AbstractTerminationCondition tc = new SmallDifferenceOfFunctionEvaluationsCondition( 1E-6 );

In this example, this threshold is set to [math]10^{-6}[/math]. Another option would be to stop after [math]100[/math] iterations or if the gradient becomes small:

AbstractTerminationCondition tc2 = new IterationCondition(100);
AbstractTerminationCondition tc3 = new SmallGradientConditon( 1E-6 );

And we may also combine several TerminationCondition in a CombinedCondition:

TerminationCondition combined = new CombinedCondition( 2, tc, tc3 );

The first parameter ([math]2[/math]) specifies that the CombinedCondition only allows to continue to the next iteration if both of the supplied TerminationCondition s do so.

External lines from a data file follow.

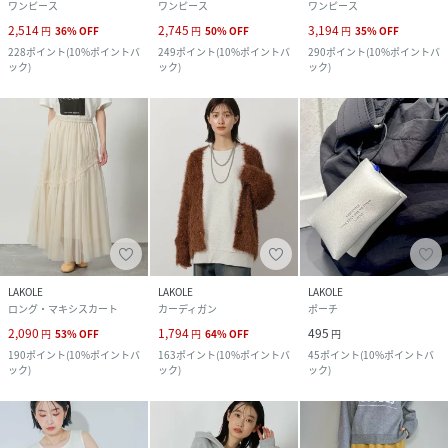
ワンピース
ワンピース
ワンピース
2,514
2,745
3,194
円
36
%
OFF
円
50
%
OFF
円
35
%
OFF
228
ポイント
(
10%ポイントバ
249
ポイント
(
10%ポイントバ
290
ポイント
(
10%ポイントバ
ック
)
ック
)
ック
)
LAKOLE
LAKOLE
LAKOLE
ロング・マキシスカート
カーディガン
ポーチ
2,090
1,794
495
円
53
%
OFF
円
64
%
OFF
円
190
ポイント
(
10%ポイントバ
163
ポイント
(
10%ポイントバ
45
ポイント
(
10%ポイントバ
ック
)
ック
)
ック
)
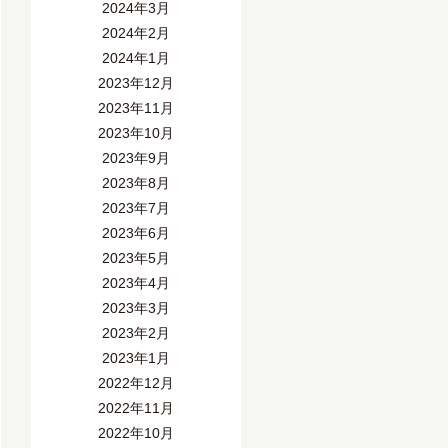
2024年3月
2024年2月
2024年1月
2023年12月
2023年11月
2023年10月
2023年9月
2023年8月
2023年7月
2023年6月
2023年5月
2023年4月
2023年3月
2023年2月
2023年1月
2022年12月
2022年11月
2022年10月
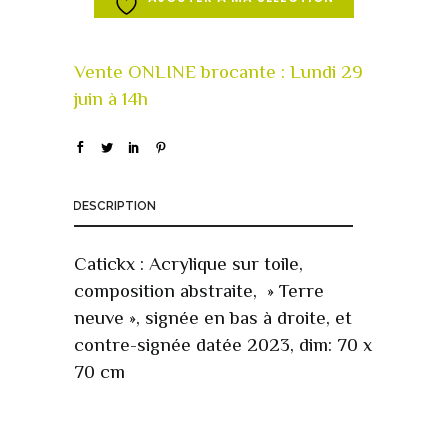
DESCRIPTION
Catickx : Acrylique sur toile,
composition abstraite, » Terre
neuve », signée en bas à droite, et
contre-signée datée 2023, dim: 70 x
70 cm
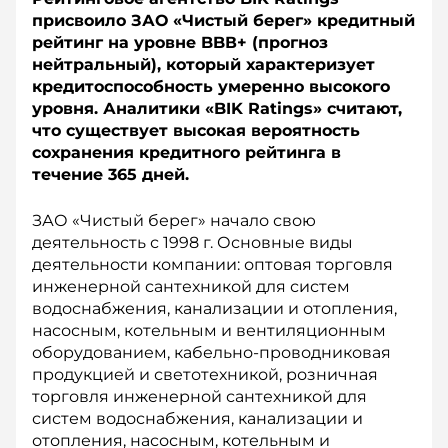
присвоило ЗАО «Чистый берег» кредитный
рейтинг на уровне BBВ+ (прогноз
нейтральный), который характеризует
кредитоспособность умеренно высокого
уровня. Аналитики «BIK Ratings» считают,
что существует высокая вероятность
сохранения кредитного рейтинга в
течение 365 дней.
ЗАО «Чистый берег» начало свою
деятельность с 1998 г. Основные виды
деятельности компании: оптовая торговля
инженерной сантехникой для систем
водоснабжения, канализации и отопления,
насосным, котельным и вентиляционным
оборудованием, кабельно-проводниковая
продукцией и светотехникой, розничная
торговля инженерной сантехникой для
систем водоснабжения, канализации и
отопления, насосным, котельным и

For the numerical optimization, we create initial parameters and start the optimization:

double[] parameters = new double[df.getDimensionOfScope()]; 
Optimizer.optimize( Optimizer.QUASI_NEWTON_BFGS, df, parameters, combined, 1E-6, new ConstantStartDistance( 1E-4 ), System.out );

The arguments of this static method have the following meaning: The first argument defines the technique for the optimization. In the example, we set this to the quasi-Newton method of Broyden, Fletcher, Goldfarb, and Shanno. As an alternative, Jstacs offers other quasi-Newton method including limited-memory variants, different conjugate gradients approaches, and steepest descent. The second argument is the DifferentiableFunction, the third are the initial parameter values, the fourth is the TerminationCondition, and the fifth is the threshold on the difference of function values during the line search. Jstacs uses Brent's method, which is a combination of quadratic interpolation and golden ratio, for the line search. The sixth argument is the initial step size during the line search, and the last argument is an OutputStream to which output of the optimization is written. Here, we specify System.out. If this argument is null, output is suppressed.

After the optimization has finished, the supplied parameter array (parameters in the example) contains the optimal parameter values.